# For the People that will be bugging in



## nadja (May 1, 2012)

Lets give some thought to those of us who will be bugging in. I know a lot of people say they will bug out, but when push comes to shove, most will not, unless forced to, fire, flood, earthquake etc. So, for all of us planning on bugging in lets decide what we need to do in order to survive the long haul.

Water. Water will be THEE most important thing that should be on your list. If you have a well, do you have the means to power it without benifit of the grid ? If not, do you have the means to acquire it whenever needed ? If so, do you have the means to purify it in order to make it safe to drink and cook with ? 

Food. We all like to eat right ? Ok, so how many of you stock or at least try to stock what you already like and eat ? What are your plans for re-stock when there no more stores to go buy it at, or your money runs out and you cannot buy a loaf of bread because of lack of money ? 
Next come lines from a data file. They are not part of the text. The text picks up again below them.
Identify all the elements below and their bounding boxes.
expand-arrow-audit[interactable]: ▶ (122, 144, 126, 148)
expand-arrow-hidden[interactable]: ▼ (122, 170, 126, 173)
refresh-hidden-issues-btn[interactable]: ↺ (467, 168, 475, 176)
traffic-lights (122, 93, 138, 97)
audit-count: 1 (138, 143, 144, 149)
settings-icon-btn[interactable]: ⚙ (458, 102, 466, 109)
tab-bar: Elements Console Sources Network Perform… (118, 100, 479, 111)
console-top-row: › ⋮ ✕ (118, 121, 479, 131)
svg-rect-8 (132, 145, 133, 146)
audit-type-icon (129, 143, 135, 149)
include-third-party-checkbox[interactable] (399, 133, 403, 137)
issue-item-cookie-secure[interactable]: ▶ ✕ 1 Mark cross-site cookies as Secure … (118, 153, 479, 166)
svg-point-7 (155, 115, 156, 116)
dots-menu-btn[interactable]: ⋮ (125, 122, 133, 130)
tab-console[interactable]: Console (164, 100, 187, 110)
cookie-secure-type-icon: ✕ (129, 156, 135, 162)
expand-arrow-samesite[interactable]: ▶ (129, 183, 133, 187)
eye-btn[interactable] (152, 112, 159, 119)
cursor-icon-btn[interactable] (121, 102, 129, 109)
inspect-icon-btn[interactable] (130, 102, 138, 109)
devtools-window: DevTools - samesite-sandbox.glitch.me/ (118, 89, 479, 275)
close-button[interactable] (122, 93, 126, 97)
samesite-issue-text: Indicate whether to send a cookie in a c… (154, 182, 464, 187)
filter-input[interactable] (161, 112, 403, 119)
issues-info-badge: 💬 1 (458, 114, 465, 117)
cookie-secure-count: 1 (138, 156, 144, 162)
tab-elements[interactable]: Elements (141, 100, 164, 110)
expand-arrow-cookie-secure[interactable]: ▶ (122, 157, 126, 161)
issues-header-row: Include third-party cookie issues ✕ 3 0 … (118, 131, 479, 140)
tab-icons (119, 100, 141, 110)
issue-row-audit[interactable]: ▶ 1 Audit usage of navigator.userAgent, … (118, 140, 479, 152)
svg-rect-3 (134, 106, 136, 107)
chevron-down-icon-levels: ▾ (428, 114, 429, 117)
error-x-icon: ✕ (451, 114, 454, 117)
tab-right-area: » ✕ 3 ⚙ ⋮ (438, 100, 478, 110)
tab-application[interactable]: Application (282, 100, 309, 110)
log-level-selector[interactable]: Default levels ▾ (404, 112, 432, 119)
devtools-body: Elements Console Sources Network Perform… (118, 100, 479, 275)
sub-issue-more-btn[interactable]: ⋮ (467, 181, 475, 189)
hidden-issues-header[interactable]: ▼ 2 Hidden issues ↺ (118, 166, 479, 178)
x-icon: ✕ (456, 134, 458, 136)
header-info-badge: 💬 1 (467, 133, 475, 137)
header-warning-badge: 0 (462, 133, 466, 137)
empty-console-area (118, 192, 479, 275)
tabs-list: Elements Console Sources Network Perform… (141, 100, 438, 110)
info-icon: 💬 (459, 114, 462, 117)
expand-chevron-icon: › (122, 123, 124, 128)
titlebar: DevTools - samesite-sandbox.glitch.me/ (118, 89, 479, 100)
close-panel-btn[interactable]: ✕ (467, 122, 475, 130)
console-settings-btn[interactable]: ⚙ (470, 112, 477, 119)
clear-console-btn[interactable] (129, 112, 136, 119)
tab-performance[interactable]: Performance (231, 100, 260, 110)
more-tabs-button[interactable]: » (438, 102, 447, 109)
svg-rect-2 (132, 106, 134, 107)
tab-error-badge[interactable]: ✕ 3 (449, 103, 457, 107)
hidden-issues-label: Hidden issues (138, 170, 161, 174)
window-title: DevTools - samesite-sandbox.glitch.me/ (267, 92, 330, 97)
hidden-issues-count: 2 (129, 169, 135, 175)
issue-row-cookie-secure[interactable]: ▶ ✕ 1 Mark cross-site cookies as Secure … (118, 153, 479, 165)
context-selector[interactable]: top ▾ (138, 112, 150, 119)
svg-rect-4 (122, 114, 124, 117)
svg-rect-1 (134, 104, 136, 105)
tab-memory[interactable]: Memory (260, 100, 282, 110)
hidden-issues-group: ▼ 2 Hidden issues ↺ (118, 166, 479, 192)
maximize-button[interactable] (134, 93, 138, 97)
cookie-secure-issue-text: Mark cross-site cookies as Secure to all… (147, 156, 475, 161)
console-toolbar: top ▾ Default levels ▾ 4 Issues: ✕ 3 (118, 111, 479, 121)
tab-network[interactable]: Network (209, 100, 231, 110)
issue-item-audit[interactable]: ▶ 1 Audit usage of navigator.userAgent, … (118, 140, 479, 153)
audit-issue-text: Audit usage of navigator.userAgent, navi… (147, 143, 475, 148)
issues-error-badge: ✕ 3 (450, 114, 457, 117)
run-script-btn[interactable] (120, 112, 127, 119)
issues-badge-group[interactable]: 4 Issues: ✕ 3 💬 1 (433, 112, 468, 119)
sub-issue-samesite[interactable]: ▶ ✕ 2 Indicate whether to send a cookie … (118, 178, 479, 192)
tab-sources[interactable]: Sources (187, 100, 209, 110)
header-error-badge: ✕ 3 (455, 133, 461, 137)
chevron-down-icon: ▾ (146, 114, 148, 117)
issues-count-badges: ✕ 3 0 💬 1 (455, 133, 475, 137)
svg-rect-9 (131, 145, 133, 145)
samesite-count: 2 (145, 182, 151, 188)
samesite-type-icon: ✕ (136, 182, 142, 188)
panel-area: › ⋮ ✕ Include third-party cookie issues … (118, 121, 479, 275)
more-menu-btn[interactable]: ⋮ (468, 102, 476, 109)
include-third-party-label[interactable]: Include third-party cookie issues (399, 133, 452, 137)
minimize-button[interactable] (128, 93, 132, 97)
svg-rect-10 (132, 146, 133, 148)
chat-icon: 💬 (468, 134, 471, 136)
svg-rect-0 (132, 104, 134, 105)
Lets just suppose that it is a world or at least a nation wide event. That would make your present abode most likely safe from eviction or foreclosure right, so what can you do to make it safer ? 

Can you grow enough veggies etc to sustain you over the long winter months ? 

Will you have a sure method of cooking any said food , all year long?

How will you or do you plan on securing your abode from bad people ? Remember this, bullets travel through walls with ease. I built a log home for a good friend about 16 years ago. He was of the opinion that the logs (8") thick would stop bullets. I assured him they would not. Since most of the new log homes are made out of pine, they have no stoping power whatsoever. After I finally convinced him to obtain a scrap of the logs his house was built from for a test, he was amazed at the varity of bullets and calibers passed right through them. He now prepares a little differently then before. 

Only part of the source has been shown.